Bernanke also suggested that sustainable U.S. economic growth would be the most important factor supporting the dollar. I’ll continue to argue passionately that the current trajectory of U.S. Credit expansion and today’s unsound Economic Structure are highly inflationary and a dollar disaster. Importantly, today’s dollar outflows hit a world already inundated with excess dollar balances – not to mention domestic Credit excesses that become extreme almost across the globe. It is also my view that current Monetary Processes and the trajectory of U.S. and global imbalances ensure ongoing ballooning of the massive Global Pool of Speculative Finance. Indeed, this “Pool” is at the epicenter of today’s most intense inflationary and speculative biases – biases that are being thrust to blow-off extremes by the latest round of aggressive (and misguided) Fed reflation (think NASDAQ 1999 and U.S. mortgages 2006).

There were developments this week that seemed to indicate an important inflection point may have been reached.
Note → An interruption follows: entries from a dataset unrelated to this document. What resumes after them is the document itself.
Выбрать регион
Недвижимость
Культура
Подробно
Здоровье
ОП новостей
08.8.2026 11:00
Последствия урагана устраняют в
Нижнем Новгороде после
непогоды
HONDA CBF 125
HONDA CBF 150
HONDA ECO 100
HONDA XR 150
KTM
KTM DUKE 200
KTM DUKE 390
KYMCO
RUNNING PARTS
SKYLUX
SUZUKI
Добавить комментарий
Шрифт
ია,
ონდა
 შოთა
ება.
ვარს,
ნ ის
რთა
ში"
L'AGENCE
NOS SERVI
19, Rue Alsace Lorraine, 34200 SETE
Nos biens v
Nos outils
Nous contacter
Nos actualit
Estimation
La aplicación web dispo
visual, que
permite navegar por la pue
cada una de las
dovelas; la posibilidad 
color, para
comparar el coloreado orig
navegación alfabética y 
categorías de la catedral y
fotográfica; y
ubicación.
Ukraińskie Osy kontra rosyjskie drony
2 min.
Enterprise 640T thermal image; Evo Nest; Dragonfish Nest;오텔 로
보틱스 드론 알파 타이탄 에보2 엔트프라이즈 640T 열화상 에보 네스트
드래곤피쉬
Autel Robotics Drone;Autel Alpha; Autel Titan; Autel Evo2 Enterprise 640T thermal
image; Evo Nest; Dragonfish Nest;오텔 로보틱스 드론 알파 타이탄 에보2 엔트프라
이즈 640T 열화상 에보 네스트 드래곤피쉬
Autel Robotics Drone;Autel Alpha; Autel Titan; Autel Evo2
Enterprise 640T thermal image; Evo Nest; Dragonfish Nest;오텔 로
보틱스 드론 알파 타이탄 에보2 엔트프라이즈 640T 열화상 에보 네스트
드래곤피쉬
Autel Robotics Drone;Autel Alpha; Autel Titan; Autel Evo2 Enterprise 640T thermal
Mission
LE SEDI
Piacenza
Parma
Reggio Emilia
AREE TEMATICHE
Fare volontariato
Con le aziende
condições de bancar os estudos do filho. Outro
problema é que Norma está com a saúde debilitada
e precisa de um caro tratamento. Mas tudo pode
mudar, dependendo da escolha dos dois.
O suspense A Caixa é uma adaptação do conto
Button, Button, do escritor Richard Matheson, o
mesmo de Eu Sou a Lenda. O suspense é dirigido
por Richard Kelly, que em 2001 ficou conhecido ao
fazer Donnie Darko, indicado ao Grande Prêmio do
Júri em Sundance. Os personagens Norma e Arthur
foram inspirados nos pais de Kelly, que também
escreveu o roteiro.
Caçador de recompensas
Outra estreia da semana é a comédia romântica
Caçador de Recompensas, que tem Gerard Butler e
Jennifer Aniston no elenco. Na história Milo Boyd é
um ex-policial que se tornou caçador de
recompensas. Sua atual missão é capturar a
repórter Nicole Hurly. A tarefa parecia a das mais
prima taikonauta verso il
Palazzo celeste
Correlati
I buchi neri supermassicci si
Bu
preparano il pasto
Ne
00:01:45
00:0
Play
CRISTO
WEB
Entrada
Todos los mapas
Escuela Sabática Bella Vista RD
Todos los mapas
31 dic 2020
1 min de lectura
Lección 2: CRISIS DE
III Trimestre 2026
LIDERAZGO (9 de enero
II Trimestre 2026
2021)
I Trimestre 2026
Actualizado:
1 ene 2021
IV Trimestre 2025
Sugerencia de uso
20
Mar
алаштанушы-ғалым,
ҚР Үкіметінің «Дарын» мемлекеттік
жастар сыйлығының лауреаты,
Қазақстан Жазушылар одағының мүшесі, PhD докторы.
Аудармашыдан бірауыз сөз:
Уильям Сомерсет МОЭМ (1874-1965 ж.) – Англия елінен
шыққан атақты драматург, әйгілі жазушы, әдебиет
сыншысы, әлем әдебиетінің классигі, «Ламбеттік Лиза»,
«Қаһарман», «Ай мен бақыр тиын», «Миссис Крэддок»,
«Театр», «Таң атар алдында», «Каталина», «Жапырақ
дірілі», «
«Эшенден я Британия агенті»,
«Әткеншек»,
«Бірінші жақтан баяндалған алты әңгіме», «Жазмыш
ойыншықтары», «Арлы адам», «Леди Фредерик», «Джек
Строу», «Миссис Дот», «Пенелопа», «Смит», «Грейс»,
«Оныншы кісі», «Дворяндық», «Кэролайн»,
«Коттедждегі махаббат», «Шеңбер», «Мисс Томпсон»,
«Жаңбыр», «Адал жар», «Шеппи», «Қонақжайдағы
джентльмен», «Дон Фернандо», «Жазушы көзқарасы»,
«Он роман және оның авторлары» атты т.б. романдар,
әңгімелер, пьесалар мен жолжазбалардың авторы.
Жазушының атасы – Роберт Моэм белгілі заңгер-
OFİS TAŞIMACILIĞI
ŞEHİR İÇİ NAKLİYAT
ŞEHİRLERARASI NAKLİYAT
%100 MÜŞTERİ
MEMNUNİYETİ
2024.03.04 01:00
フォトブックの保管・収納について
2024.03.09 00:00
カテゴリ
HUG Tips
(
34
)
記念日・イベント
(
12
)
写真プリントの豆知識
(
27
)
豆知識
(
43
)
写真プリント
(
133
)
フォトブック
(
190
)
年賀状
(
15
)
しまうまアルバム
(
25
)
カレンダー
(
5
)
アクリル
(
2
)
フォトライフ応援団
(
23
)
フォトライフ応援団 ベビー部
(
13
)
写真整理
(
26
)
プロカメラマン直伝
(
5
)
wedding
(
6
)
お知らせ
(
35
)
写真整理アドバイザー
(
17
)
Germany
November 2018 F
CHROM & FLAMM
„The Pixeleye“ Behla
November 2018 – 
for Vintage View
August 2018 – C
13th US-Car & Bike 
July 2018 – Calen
Energy price instability took a decided turn for the worst; global inflationary concerns ratcheted higher; dollar vulnerability reemerged; financial stocks were crushed; and, importantly, the U.S. Credit system demonstrated its greatest instability in a couple of months. And while the U.S. Bubble Economy has proved relatively resilient thus far, sinking stock prices and a further tightening of Financial Conditions would at this point prove too much to bear. I’ll also venture a presumption that all the excitement – along with the unwind of hedges – instigated by the Fed’s March bailouts could now prove a source of added instability. Clearly, rampant speculation has taken hold and should be expected to remain well-embedded until the bust.

To be sure, there are huge costs associated with endeavors to sustain a Bubble Economy. Some are now readily apparent.